__DATA PROVIDED__
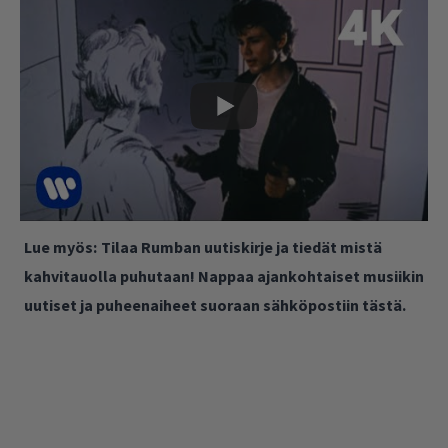
Lue myös:
Tilaa Rumban uutiskirje ja tiedät mistä
kahvitauolla puhutaan! Nappaa ajankohtaiset musiikin
uutiset ja puheenaiheet suoraan sähköpostiin tästä.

__ABOUT THIS EXERCISE__
What is needed is an exact copy of the data, with the pictures removed.

__ANSWER AREA__
Lue myös:
Tilaa Rumban uutiskirje ja tiedät mistä
kahvitauolla puhutaan! Nappaa ajankohtaiset musiikin
uutiset ja puheenaiheet suoraan sähköpostiin tästä.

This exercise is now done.